Depremin sarstığı 11 ilden biri olan Adıyaman’dayız. Depremden sonra hayalet kent olarak tanımlanan Adıyaman’da hasarlı evlerin çoğu yıkılmış, ayakta kalan binalar ise hasarlı. Kıbrıslı 26 genç voleybolcu ve 9 veliye mezar olan İsias Otelin yıkıntılarının yanından geçiyoruz büyük bir acıyla.
Kentin her yanında inşaat vinçleri göze çarpıyor. Parası olanlar için depreme dayanıklı konutların üretimi başlamış. Devletin hemen vereceğini söylediği TOKİ evlerinin bir bölümü ise yerel seçim malzemesi olarak dağıtılmaya hazırlanıyor.
Hayatların altüst olduğu depremin üzerinden geçen bir yılda ne yazık ki yoksulun, çaresizin yarası kanamaya devam ediyor.
Bir yandan tekrarlayan depremlerin korkusu kapalı yer travmalarını depreştirirken bir yandan da sadece iki küçük odadan oluşan konteynerlerde yaşam kalabalıklaşıyor.
Bu da duygusal şiddet, psikolojik şiddet, ekonomik şiddet yani aile içi şiddeti artırıyor. Bu şiddetin bedelini ödeyenler kadın ve çocuklar.

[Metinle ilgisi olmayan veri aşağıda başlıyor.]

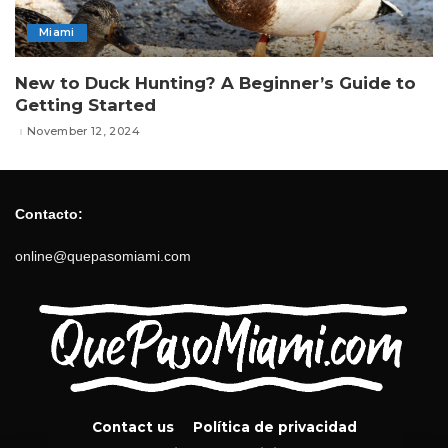
Miami
New to Duck Hunting? A Beginner’s Guide to
Getting Started
November 12, 2024
Contacto:
online@quepasomiami.com
Contact us
Política de privacidad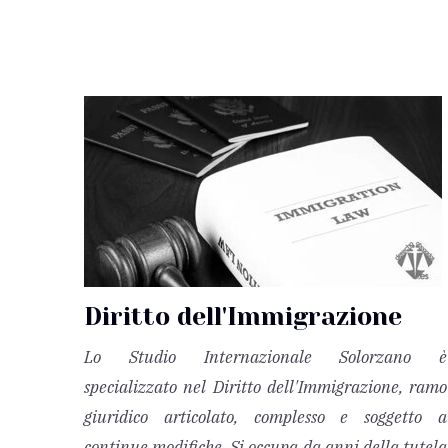
Diritto dell'Immigrazione
L
o Studio Internazionale Solorzano è
specializzato nel Diritto dell'Immigrazione, ramo
giuridico articolato, complesso e soggetto a
continue modifiche. Si occupa da anni della tutela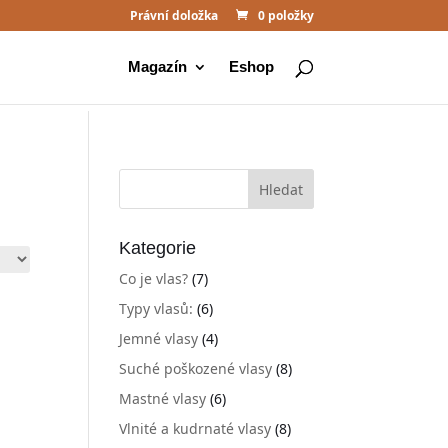
Právní doložka
0 položky
Magazín
Eshop
Kategorie
Co je vlas?
(7)
Typy vlasů:
(6)
Jemné vlasy
(4)
Suché poškozené vlasy
(8)
Mastné vlasy
(6)
Vlnité a kudrnaté vlasy
(8)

Depremin daha ilk gününden itibaren bölgeye koşan Kadın Dernekleri Federasyonu Başkanı Canan Güllü’nün öncülüğünde kurulan sayısı bugün 30’a ulaşan Mor Yerleşkeler’den birindeyiz yine. Kadın ve çocuklara destek için kurulan yerleşkeler bu kadın ve çocuklar için bir umut.

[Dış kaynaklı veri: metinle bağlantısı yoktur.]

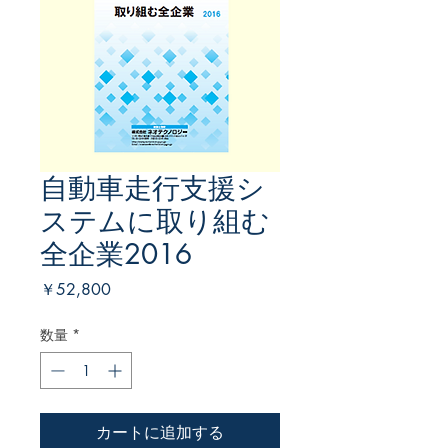
自動車走行支援シ
ステムに取り組む
全企業2016
価
￥52,800
格
数量
*
カートに追加する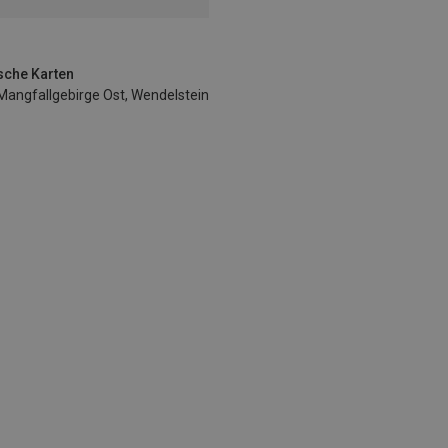
sche Karten
Mangfallgebirge Ost, Wendelstein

Ziyarete geldiğimiz Mor Yerleşke’de “iyileşmeye” çalışan kadınlar yaşadıklarını büyük bir heyecanla paylaşıyor.
Aslı Bozkurt gencecik bir kadın. Üç kız çocuğu var. Yedi aylık hamile. Kendilerine ait ev yıkılmış. Bir kızıyla saatlerce enkaz altında kalmış. Çocuklarının uykularından çığlıklarla kalktığı dönemler aylar sonra yeniden düzene girmiş.
Eşi şu anda işsiz. Adıyaman’da kiralar 15-20 bine ulaştığı için konteynerden başka yer düşünemiyor. “Artık yeniden ev alma, eski hayatımıza dönme hayal oldu ama yine de çocuklarımız için hayata tutunuyoruz” diyor.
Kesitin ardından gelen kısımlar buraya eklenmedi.